Cleaning up the category network
[edit]Cleaning the category network using the methodology we developed across languages is possible, however, it is costly. Recently, Amit et al. has developed a new way for cleaning up Wikipedia's category network in 280 languages. Instead of spending times to clean up the category network in a new language, we decided to use their cleaned category network (almost out of the box) and assess the quality of the recommendations.

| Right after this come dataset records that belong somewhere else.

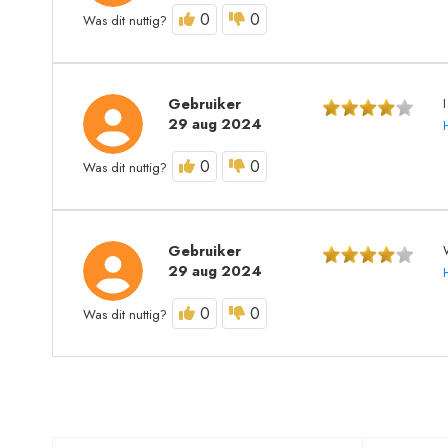
0
0
Was dit nuttig?
Gebruiker
I
29 aug 2024
0
0
Was dit nuttig?
Gebruiker
29 aug 2024
0
0
Was dit nuttig?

We decided to focus on French Wikipedia for this phase given the ongoing conversations with Ma Commune folks and that we would like to help them expand the article types for which their tool can recommend sections.
Results
[edit]Preliminary Dataset
https://drive.google.com/file/d/1dYKNBXk-l_FfVdca9Kk7uzNJNrdQVVH6/view?usp=sharing
Json format:
One category per line: {"category": <category_name>, "recs": [{"title": <section_title>, "relevance": <relevance_score>},...]}
Example:
{"category":"Catégorie:Ville_de_Souss-Massa-Drâa","recs":[{"relevance":0.3333333333333333,"title":"Notes et références"},{"relevance":0.3333333333333333,"title":"Voir aussi"},{"relevance":0.2222222222222222,"title":"Démographie"},{"relevance":0.2222222222222222,"title":"Économie"},{"relevance":0.1111111111111111,"title":"Infrastructures"},{"relevance":0.1111111111111111,"title":"Culture"},{"relevance":0.1111111111111111,"title":"Population"},{"relevance":0.1111111111111111,"title":"Manifestations"},{"relevance":0.1111111111111111,"title":"Vue d'ensemble"},{"relevance":0.1111111111111111,"title":"Climat"}]}
Basic Usage
The simplest approach is:
- take all the categories of the target article
- merge the recommendations by summing the relevance scores of the shared titles
- sort by score (desc) and show the top K
- optional: filter the very common sections (Notes et références, Voir aussi, ...).
The method works better when the article has more than one category because the sum of the scores promotes the relevant sections. In the future, we will apply Learning2Rank techniques to give weights to different categories.